Aussie ridesharing startups hit out at Uber over GST ruling

Is Uber right? Should its drivers not be required to register for, and pay, goods and services tax (GST)?

Some Australian ridesharing services don’t think so, with GoCatch chief executive David Holmes this week calling Uber a “bully” in its attempt to dodge the tax.

This month, Uber lost a Federal Court battle against the Australian Taxation Office over whether or not its drivers should register for the GST.

Generally, the GST Act only requires business operators, including independent contractors, to register for GST if they earn over $75,000 but there is an exemption for taxis.

Back in 2015, the ATO said the taxi exemption applied to “drivers under ride-sourcing arrangements”, at which time Uber increased its prices by 10%.

“A driver providing taxi travel via a ride-sourcing or similar enterprise is making a taxable supply under GST legislation,” the ATO states.

Despite the fact that other Australian-founded ridesharing companies like Shebah and GoCatch do include GST in their pricing, Uber took on the ATO in the Federal Court and has expressed disappointment over this month’s ruling.

After trying to convince Europe’s highest court that it’s not a taxi company, the ridesharing giant used the same defence in Australia.

Read more: GST roadblock deterring Uber drivers

During the case, Federal Court Justice John Griffiths said the definition of the word “taxi” can be applied to the UberX service and therefore Uber drivers must pay GST on their earnings, according to SBS.

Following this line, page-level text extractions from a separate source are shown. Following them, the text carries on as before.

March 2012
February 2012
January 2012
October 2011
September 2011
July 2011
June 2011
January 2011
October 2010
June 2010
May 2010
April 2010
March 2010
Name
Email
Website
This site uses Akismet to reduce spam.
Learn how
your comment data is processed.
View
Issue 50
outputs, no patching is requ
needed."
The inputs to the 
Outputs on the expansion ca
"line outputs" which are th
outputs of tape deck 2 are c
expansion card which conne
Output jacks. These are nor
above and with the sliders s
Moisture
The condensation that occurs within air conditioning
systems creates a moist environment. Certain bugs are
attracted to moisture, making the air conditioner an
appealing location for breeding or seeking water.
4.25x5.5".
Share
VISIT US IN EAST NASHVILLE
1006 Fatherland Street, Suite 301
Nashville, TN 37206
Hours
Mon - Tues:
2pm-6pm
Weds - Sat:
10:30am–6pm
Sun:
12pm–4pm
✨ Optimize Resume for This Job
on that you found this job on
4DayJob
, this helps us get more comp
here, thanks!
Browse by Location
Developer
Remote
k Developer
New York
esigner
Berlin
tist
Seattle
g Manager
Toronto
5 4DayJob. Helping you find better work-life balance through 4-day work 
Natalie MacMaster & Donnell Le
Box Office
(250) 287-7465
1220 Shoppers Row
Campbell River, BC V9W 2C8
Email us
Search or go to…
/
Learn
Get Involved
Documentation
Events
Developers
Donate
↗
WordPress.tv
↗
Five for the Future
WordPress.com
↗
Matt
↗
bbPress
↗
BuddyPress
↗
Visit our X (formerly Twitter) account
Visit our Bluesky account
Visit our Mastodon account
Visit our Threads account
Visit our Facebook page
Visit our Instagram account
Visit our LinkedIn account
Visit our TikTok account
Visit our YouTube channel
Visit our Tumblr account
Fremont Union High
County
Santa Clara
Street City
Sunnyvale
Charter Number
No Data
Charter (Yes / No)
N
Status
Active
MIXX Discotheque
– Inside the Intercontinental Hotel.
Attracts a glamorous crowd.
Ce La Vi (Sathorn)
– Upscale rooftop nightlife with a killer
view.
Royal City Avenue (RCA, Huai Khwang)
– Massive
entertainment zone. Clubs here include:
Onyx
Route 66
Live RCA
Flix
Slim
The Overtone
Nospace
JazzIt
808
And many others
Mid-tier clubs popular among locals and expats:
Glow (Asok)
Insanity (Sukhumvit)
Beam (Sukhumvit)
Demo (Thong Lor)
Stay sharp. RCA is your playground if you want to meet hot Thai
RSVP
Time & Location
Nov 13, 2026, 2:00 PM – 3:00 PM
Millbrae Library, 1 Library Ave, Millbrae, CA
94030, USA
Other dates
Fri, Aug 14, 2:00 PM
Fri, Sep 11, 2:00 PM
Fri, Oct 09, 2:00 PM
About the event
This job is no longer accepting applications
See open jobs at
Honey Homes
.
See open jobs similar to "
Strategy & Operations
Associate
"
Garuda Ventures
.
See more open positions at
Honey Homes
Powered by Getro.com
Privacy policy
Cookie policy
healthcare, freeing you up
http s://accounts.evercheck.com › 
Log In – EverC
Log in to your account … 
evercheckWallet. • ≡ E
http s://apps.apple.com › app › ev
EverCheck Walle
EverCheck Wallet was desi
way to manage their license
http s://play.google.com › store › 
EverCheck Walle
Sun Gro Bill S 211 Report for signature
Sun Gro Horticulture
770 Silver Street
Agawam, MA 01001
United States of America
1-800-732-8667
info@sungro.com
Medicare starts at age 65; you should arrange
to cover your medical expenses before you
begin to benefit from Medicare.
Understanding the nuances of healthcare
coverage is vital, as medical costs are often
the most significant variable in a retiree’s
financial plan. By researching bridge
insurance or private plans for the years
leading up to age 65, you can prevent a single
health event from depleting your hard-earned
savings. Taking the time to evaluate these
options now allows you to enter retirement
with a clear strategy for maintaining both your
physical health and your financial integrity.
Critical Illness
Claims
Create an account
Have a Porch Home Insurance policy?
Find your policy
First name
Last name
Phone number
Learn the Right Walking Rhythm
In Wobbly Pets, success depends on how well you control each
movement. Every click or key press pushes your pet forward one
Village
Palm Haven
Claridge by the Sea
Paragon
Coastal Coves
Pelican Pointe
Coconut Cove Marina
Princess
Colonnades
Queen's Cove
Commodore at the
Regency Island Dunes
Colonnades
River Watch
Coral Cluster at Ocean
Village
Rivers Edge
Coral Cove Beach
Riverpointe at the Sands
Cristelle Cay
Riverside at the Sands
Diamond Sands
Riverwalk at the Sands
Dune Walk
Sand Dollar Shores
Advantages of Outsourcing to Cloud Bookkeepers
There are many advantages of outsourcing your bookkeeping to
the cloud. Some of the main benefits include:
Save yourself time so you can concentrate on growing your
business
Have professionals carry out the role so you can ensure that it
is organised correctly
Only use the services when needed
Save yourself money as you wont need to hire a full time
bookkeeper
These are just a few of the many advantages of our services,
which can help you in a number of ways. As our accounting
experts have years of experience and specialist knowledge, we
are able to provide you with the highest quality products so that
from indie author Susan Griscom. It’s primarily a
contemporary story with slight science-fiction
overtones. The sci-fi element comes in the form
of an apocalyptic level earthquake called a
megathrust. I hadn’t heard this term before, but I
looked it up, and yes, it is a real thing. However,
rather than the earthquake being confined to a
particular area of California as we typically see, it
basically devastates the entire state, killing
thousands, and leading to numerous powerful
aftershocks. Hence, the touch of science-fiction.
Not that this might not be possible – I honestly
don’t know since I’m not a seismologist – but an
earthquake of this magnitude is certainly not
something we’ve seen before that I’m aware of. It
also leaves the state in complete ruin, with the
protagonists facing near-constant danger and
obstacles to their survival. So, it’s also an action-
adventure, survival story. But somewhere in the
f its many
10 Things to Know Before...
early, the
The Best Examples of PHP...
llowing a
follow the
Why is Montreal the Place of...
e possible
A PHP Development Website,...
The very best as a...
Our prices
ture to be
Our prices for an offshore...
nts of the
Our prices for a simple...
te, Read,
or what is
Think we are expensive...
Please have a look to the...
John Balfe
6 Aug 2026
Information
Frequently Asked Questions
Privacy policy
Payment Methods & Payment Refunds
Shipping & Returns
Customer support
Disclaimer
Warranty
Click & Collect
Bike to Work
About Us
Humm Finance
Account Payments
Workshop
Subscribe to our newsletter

“We are now reviewing the decision and will provide our driver-partners with more information as soon as we can,” said an Uber spokesperson.

Meanwhile, Shebah founder Georgina McEnroe says she has always priced her ridesharing services to be inclusive of GST.

“We believe that it’s important that if drivers are required to pay GST that they receive it to pass onto the government,” McEnroe tells StartupSmart.

And GoCatch chief executive David Holmes says Uber is being a “bully” in its attempt to dodge the tax.

“If an overseas company thinks it is above the law, and essentially extends the middle finger to all and sundry, that’s when Australians will kick up a stink,” he told Business Insider.

“It’s high time that the international bully that is Uber was brought down a peg or two – Aussie style. Big international bullies tend not to like it when the so-called playing field starts to level out.”

This isn’t the first time Holmes has called out Uber. After GoCatch hit more than 350,000 downloads, Holmes told StartupSmart it had faced fierce competition from Uber.

“They’re pretty brutal, they play dirty but we’re not going to come down to their level,” Holmes said.